Humanitarianism: Education & Conflict: PEAC/EDUC 072 (Amy Kapit)

Advocacy Goals

Overall Advocacy Goal:

To support the education and reenrollment of adolescent girls, especially married or pregnant girls, in the Bangladesh national school system as schools reopen following COVID-19-related closures. Knowledge of successful mitigation strategies from the 2014 Ebola epidemic in Sierra Leone will be used to guide this support. 

Specifically, goals include: 

1. Securing permission and funding to expand the International Rescue Committee’s (IRC) tablet-based learning strategy to students outside of the Rohingya refugees in Cox’s Bazar

2. Advocating for the timely reorganization of the FSSAP and SEDP programs to focus specifically on addressing gender-specific fallout from COVID-19 by increasing the provision of stipends and financial incentives for female students

Goal #1

Goal: Secure permission and funding to expand the IRC’s tablet-based learning strategy to students outside of the Rohingya refugees in Cox’s Bazar

Context: In November 2019, the IRC launched a pilot program called Pop-Up Learning to improve access to education within Cox’s Bazar, a district in Bangladesh home to a high concentration of Rohingya refugees. The program distributed low cost, internet-independent tablets running interactive curriculums that focused on fostering emotional support, literacy, and numeracy. The program allowed students to control their learning and empowered community caregivers to supervise. At the end of four months the program was successful at improving baseline reading and math skills. Though not targeted specifically at girls, Pop-Up Learning’s provision of free, high quality digital learning materials in local languages allowed marginalized girls to access an education (IRC 2020).

Recommendation: Expand the Pop-Up Learning initiative to Bangladeshi communities outside of Cox’s Bazar, targeting low income and rural communities least likely to have access to the internet and other technology. Continue to train female community members as program facilitators, and target specifically pregnant and disabled girls in sign up and advertising campaigns. Continue the four month curriculum plan as a way for students to return to learning and transition back to in-person schooling as schools reopen (IRC 2020). 

Goal #2

Goal: Advocate for the timely reorganization of the FSSAP and SEDP programs to focus specifically on addressing gender-specific fallout from COVID-19 by increasing the provision of stipends and financial incentives for female students

Context: In recent years, after achieving gender parity in secondary schools through the efforts of FSSAP programs, the government of Bangladesh shifted its focus from the provision of stipends to girls living in rural areas through the FSSAP to programs focused on increasing retention and completion rates in secondary schools like the SEDP. COVID-19 has introduced major gender-specific fallout in the education system, however, since girls have limited access to distance learning technology and face gender disparity in household resource allocation. Redesigning and refocusing the efforts of the FSSAP program to ensure its sustained benefits during and after COVID-19 helps address the attrition of girls, especially those in rural communities (Rahman Khandker et al., 2021). 
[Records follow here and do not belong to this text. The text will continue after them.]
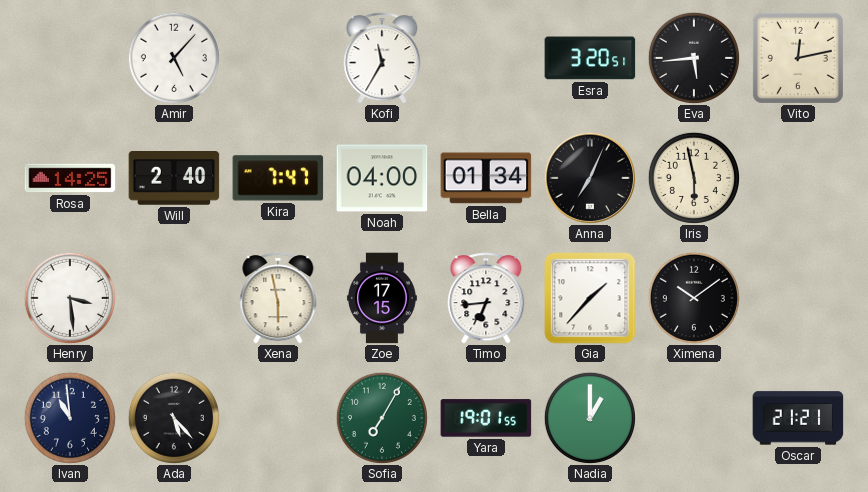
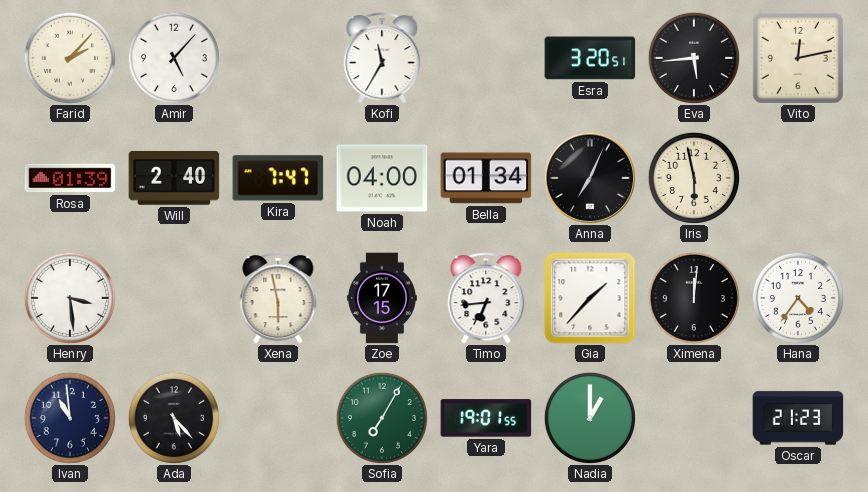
Farid: none -> 2:07
Rosa: 14:25 -> 01:39
Ximena: 10:09 -> 12:01
Hana: none -> 4:36
Oscar: 21:21 -> 21:23
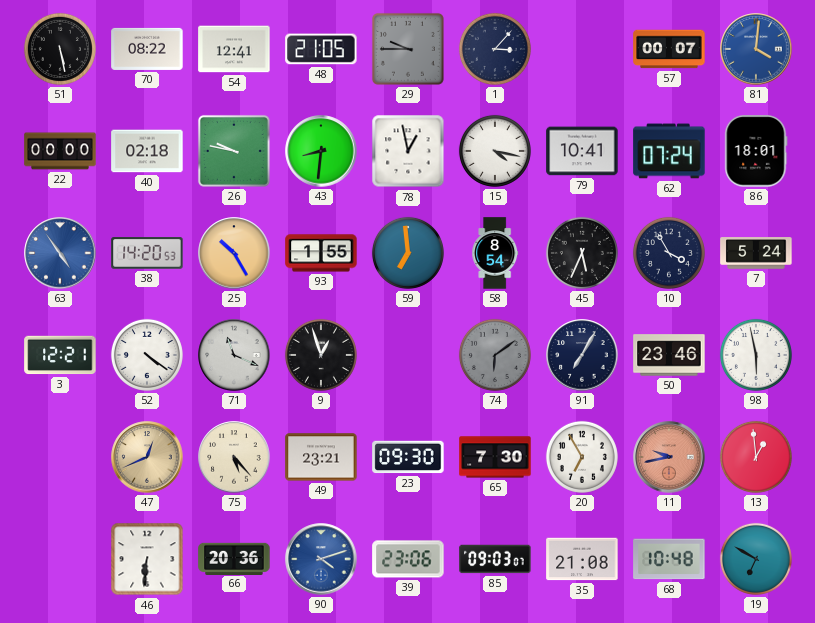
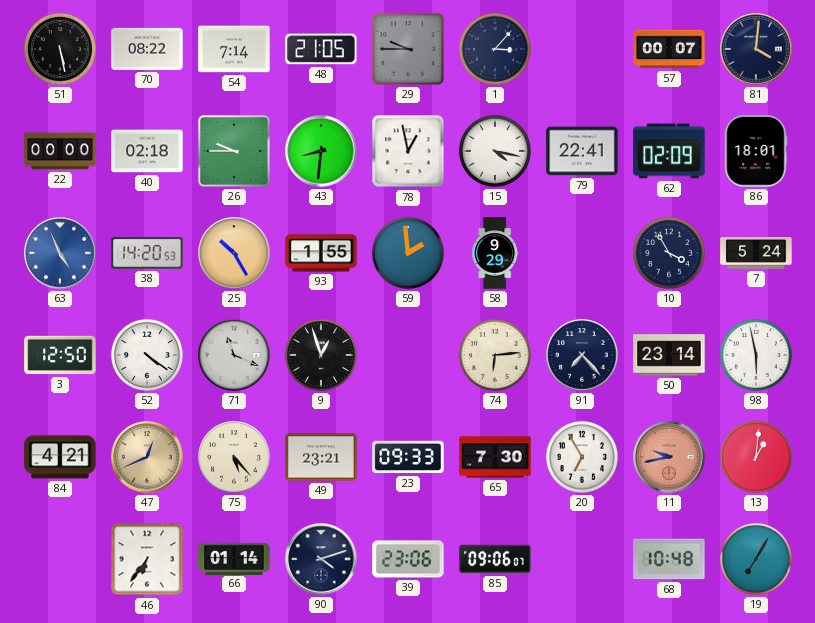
54: 12:41 -> 7:14
81 dial: blue -> navy
26: 9:47 -> 9:45
79: 10:41 -> 22:41
62: 07:24 -> 02:09
63: 4:54 -> 4:56
59: 6:59 -> 1:59
58: 8:54 -> 9:29
45: 5:34 -> none
3: 12:21 -> 12:50
74: 6:09 -> 6:14
74 dial: grey -> cream
91: 7:05 -> 7:23
50: 23:46 -> 23:14
84: none -> 4:21
23: 09:30 -> 09:33
13: 12:59 -> 1:01
46: 6:31 -> 6:36
66: 20:36 -> 01:14
90 dial: blue -> navy
85: 09:03 -> 09:06
35: 21:08 -> none
19: 6:50 -> 7:05
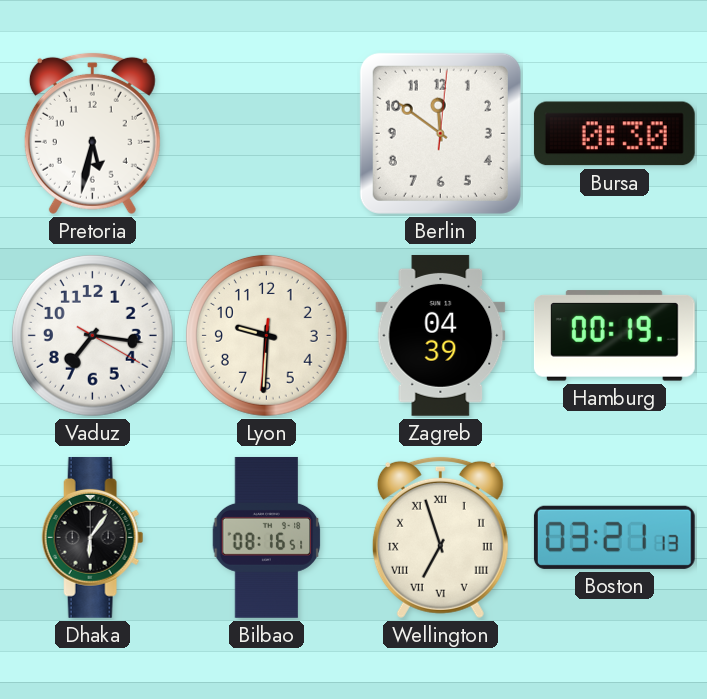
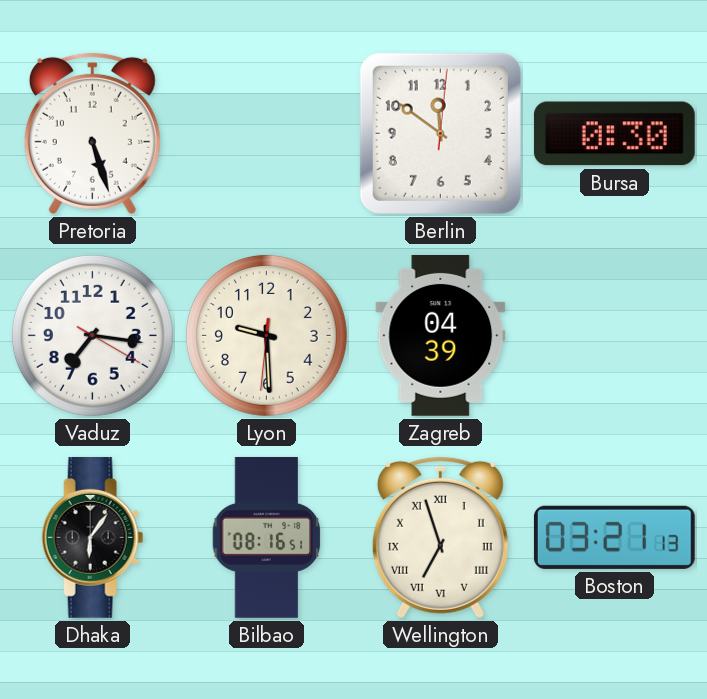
Pretoria: 5:32 -> 5:27
Lyon: 9:30 -> 9:29
Hamburg: 00:19 -> none
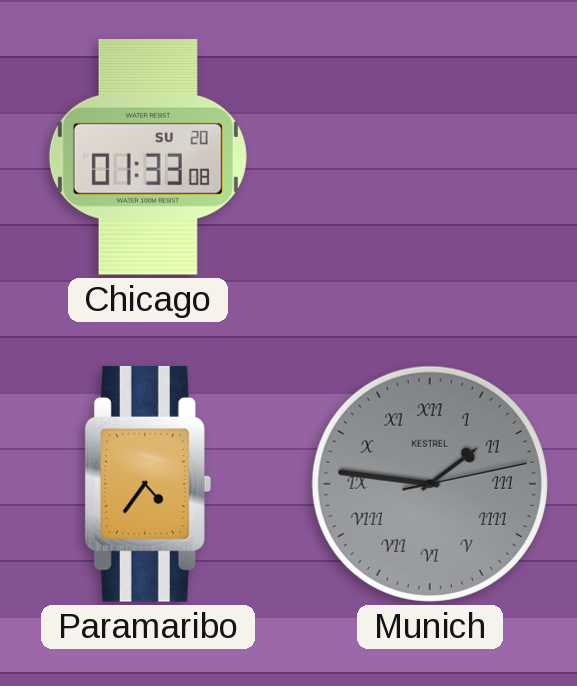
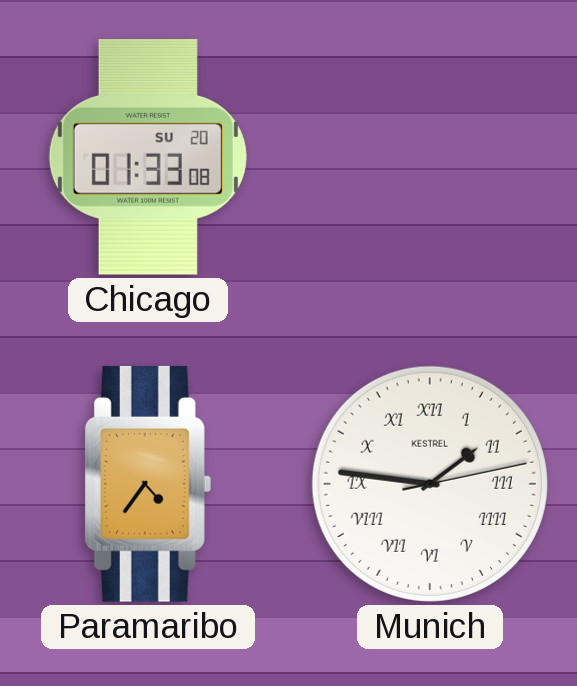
Munich dial: grey -> white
Recommendation: Refocus and expand resources allocated to the FSSAP program, building additional financial incentives into COVID-19 recovery packages to prevent female dropouts. The government should assume that COVID-19 will have severely impacted gender disparity in school enrollment, and should prepare to implement the FSSAP program in conditions similar to when the program was first initiated in 1994. Continue to focus incentive provision on the most marginalized girls: girls in rural communities, pregnant girls, and adolescent moms (Rahman Khandker et al., 2021).